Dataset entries
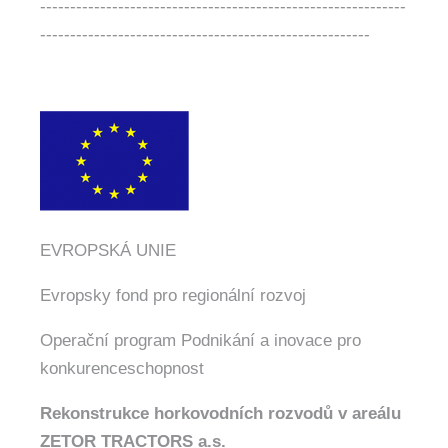
-------------------------------------------------------------
-------------------------------------------------------
EVROPSKÁ UNIE
Evropsky fond pro regionální rozvoj
Operační program Podnikání a inovace pro
konkurenceschopnost
Rekonstrukce horkovodních rozvodů v areálu
ZETOR TRACTORS a.s.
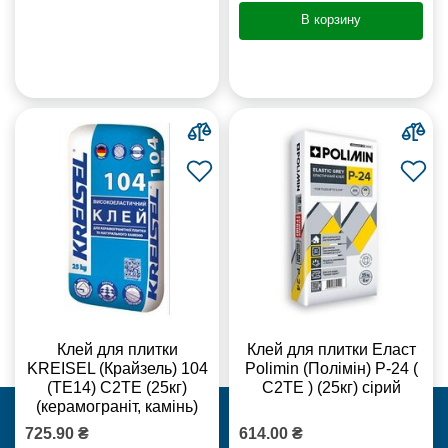
В корзину
Клей для плитки
Клей для плитки Еласт
KREISEL (Крайзель) 104
Polimin (Полімін) Р-24 (
(ТЕ14) С2TE (25кг)
С2ТЕ ) (25кг) сірий
(керамограніт, камінь)
725.90 ₴
614.00 ₴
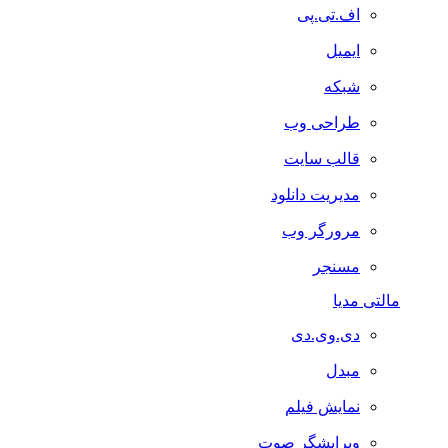
اف.تی.پی
ایمیل
شبکه
طراحی وب
قالب سایت
مدیریت دانلود
مرورگر وب
مسنجر
مالتی مدیا
دی.وی.دی
مبدل
نمایش فیلم
ویرایشگر صوت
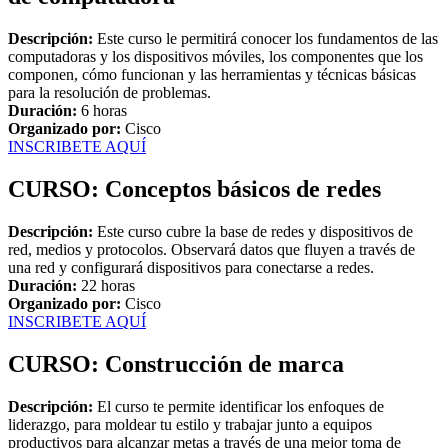
Descripción:
Este curso le permitirá conocer los fundamentos de las
computadoras y los dispositivos móviles, los componentes que los
componen, cómo funcionan y las herramientas y técnicas básicas
para la resolución de problemas.
Duración:
6 horas
Organizado por:
Cisco
INSCRIBETE AQUÍ
CURSO: Conceptos básicos de redes
Descripción:
Este curso cubre la base de redes y dispositivos de
red, medios y protocolos. Observará datos que fluyen a través de
una red y configurará dispositivos para conectarse a redes.
Duración:
22 horas
Organizado por:
Cisco
INSCRIBETE AQUÍ
CURSO: Construcción de marca
Descripción:
El curso te permite identificar los enfoques de
liderazgo, para moldear tu estilo y trabajar junto a equipos
productivos para alcanzar metas a través de una mejor toma de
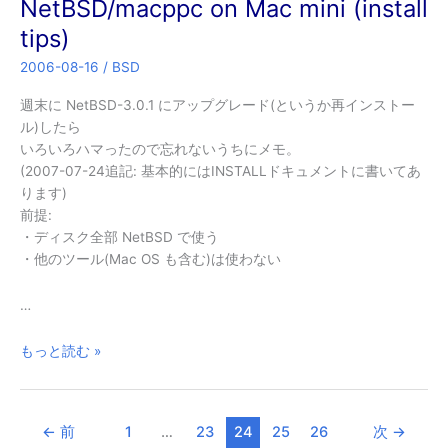
NetBSD/macppc on Mac mini (install
tips)
2006-08-16
/
BSD
週末に NetBSD-3.0.1 にアップグレード(というか再インストー
ル)したら
いろいろハマったので忘れないうちにメモ。
(2007-07-24追記: 基本的にはINSTALLドキュメントに書いてあ
ります)
前提:
・ディスク全部 NetBSD で使う
・他のツール(Mac OS も含む)は使わない
…
NetBSD/macppc
もっと読む »
on
Mac
mini
←
前
1
…
23
24
25
26
次
→
(install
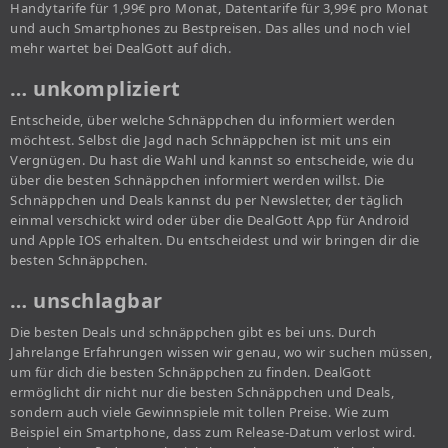
Handytarife für 1,99€ pro Monat, Datentarife für 3,99€ pro Monat
und auch Smartphones zu Bestpreisen. Das alles und noch viel
mehr wartet bei DealGott auf dich.
… unkompliziert
Entscheide, über welche Schnäppchen du informiert werden
möchtest. Selbst die Jagd nach Schnäppchen ist mit uns ein
Vergnügen. Du hast die Wahl und kannst so entscheide, wie du
über die besten Schnäppchen informiert werden willst. Die
Schnäppchen und Deals kannst du per Newsletter, der täglich
einmal verschickt wird oder über die DealGott App für Android
und Apple IOS erhalten. Du entscheidest und wir bringen dir die
besten Schnäppchen.
… unschlagbar
Die besten Deals und schnäppchen gibt es bei uns. Durch
Jahrelange Erfahrungen wissen wir genau, wo wir suchen müssen,
um für dich die besten Schnäppchen zu finden. DealGott
ermöglicht dir nicht nur die besten Schnäppchen und Deals,
sondern auch viele Gewinnspiele mit tollen Preise. Wie zum
Beispiel ein Smartphone, dass zum Release-Datum verlost wird.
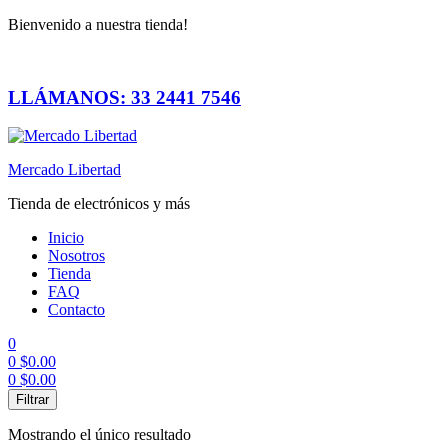
Bienvenido a nuestra tienda!
LLÁMANOS: 33 2441 7546
Mercado Libertad
Tienda de electrónicos y más
Inicio
Nosotros
Tienda
FAQ
Contacto
0
0
$
0.00
0
$
0.00
Menú
Filtrar
Mostrando el único resultado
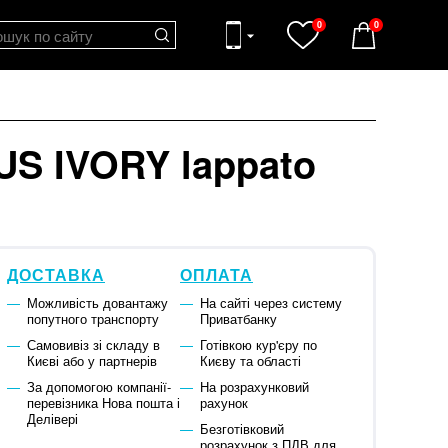
0
0
US IVORY lappato
ДОСТАВКА
ОПЛАТА
Можливість довантажу
На сайті через систему
попутного транспорту
Приватбанку
Самовивіз зі складу в
Готівкою кур'єру по
Києві або у партнерів
Києву та області
За допомогою компанії-
На розрахунковий
перевізника Нова пошта і
рахунок
Делівері
Безготівковий
розрахунок з ПДВ для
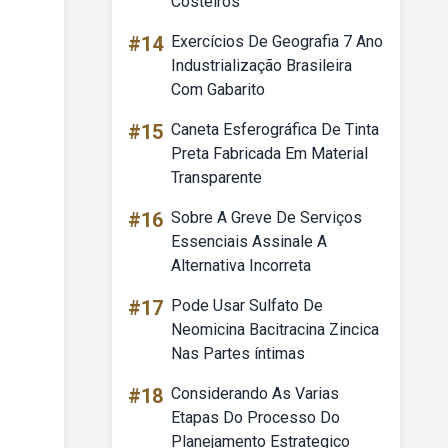
Costeiros
#14
Exercícios De Geografia 7 Ano
Industrialização Brasileira
Com Gabarito
#15
Caneta Esferográfica De Tinta
Preta Fabricada Em Material
Transparente
#16
Sobre A Greve De Serviços
Essenciais Assinale A
Alternativa Incorreta
#17
Pode Usar Sulfato De
Neomicina Bacitracina Zincica
Nas Partes íntimas
#18
Considerando As Varias
Etapas Do Processo Do
Planejamento Estrategico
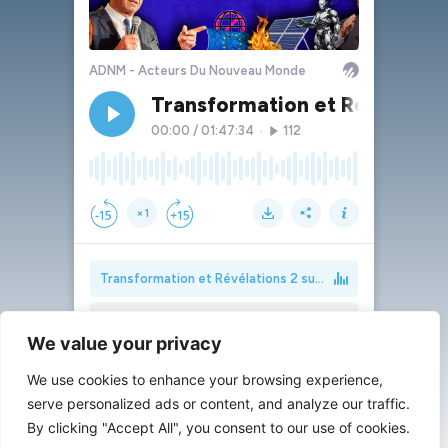
We value your privacy
We use cookies to enhance your browsing experience,
serve personalized ads or content, and analyze our traffic.
By clicking "Accept All", you consent to our use of cookies.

> EXERCISE: Would you output each entry exactly and leave the pictures behind?

> EXERCISE ANSWER:
-------------------------------------------------------------
-------------------------------------------------------
EVROPSKÁ UNIE
Evropsky fond pro regionální rozvoj
Operační program Podnikání a inovace pro
konkurenceschopnost
Rekonstrukce horkovodních rozvodů v areálu
ZETOR TRACTORS a.s.
В корзину
Клей для плитки
Клей для плитки Еласт
KREISEL (Крайзель) 104
Polimin (Полімін) Р-24 (
(ТЕ14) С2TE (25кг)
С2ТЕ ) (25кг) сірий
(керамограніт, камінь)
725.90 ₴
614.00 ₴
اف.تی.پی
ایمیل
شبکه
طراحی وب
قالب سایت
مدیریت دانلود
مرورگر وب
مسنجر
مالتی مدیا
دی.وی.دی
مبدل
نمایش فیلم
ویرایشگر صوت
Descripción:
Este curso le permitirá conocer los fundamentos de las
computadoras y los dispositivos móviles, los componentes que los
componen, cómo funcionan y las herramientas y técnicas básicas
para la resolución de problemas.
Duración:
6 horas
Organizado por:
Cisco
INSCRIBETE AQUÍ
CURSO: Conceptos básicos de redes
Descripción:
Este curso cubre la base de redes y dispositivos de
red, medios y protocolos. Observará datos que fluyen a través de
una red y configurará dispositivos para conectarse a redes.
Duración:
22 horas
Organizado por:
Cisco
INSCRIBETE AQUÍ
CURSO: Construcción de marca
Descripción:
El curso te permite identificar los enfoques de
liderazgo, para moldear tu estilo y trabajar junto a equipos
productivos para alcanzar metas a través de una mejor toma de
NetBSD/macppc on Mac mini (install
tips)
2006-08-16
/
BSD
週末に NetBSD-3.0.1 にアップグレード(というか再インストー
ル)したら
いろいろハマったので忘れないうちにメモ。
(2007-07-24追記: 基本的にはINSTALLドキュメントに書いてあ
ります)
前提:
・ディスク全部 NetBSD で使う
・他のツール(Mac OS も含む)は使わない
…
NetBSD/macppc
もっと読む »
on
Mac
mini
←
前
1
…
23
24
25
26
次
→
(install
Handytarife für 1,99€ pro Monat, Datentarife für 3,99€ pro Monat
und auch Smartphones zu Bestpreisen. Das alles und noch viel
mehr wartet bei DealGott auf dich.
… unkompliziert
Entscheide, über welche Schnäppchen du informiert werden
möchtest. Selbst die Jagd nach Schnäppchen ist mit uns ein
Vergnügen. Du hast die Wahl und kannst so entscheide, wie du
über die besten Schnäppchen informiert werden willst. Die
Schnäppchen und Deals kannst du per Newsletter, der täglich
einmal verschickt wird oder über die DealGott App für Android
und Apple IOS erhalten. Du entscheidest und wir bringen dir die
besten Schnäppchen.
… unschlagbar
Die besten Deals und schnäppchen gibt es bei uns. Durch
Jahrelange Erfahrungen wissen wir genau, wo wir suchen müssen,
um für dich die besten Schnäppchen zu finden. DealGott
ermöglicht dir nicht nur die besten Schnäppchen und Deals,
sondern auch viele Gewinnspiele mit tollen Preise. Wie zum
Beispiel ein Smartphone, dass zum Release-Datum verlost wird.
Bienvenido a nuestra tienda!
LLÁMANOS: 33 2441 7546
Mercado Libertad
Tienda de electrónicos y más
Inicio
Nosotros
Tienda
FAQ
Contacto
0
0
$
0.00
0
$
0.00
Menú
Filtrar
Mostrando el único resultado
0
0
US IVORY lappato
ДОСТАВКА
ОПЛАТА
Можливість довантажу
На сайті через систему
попутного транспорту
Приватбанку
Самовивіз зі складу в
Готівкою кур'єру по
Києві або у партнерів
Києву та області
За допомогою компанії-
На розрахунковий
перевізника Нова пошта і
рахунок
Делівері
Безготівковий
розрахунок з ПДВ для
Costeiros
#14
Exercícios De Geografia 7 Ano
Industrialização Brasileira
Com Gabarito
#15
Caneta Esferográfica De Tinta
Preta Fabricada Em Material
Transparente
#16
Sobre A Greve De Serviços
Essenciais Assinale A
Alternativa Incorreta
#17
Pode Usar Sulfato De
Neomicina Bacitracina Zincica
Nas Partes íntimas
#18
Considerando As Varias
Etapas Do Processo Do
Planejamento Estrategico
We value your privacy
We use cookies to enhance your browsing experience,
serve personalized ads or content, and analyze our traffic.
By clicking "Accept All", you consent to our use of cookies.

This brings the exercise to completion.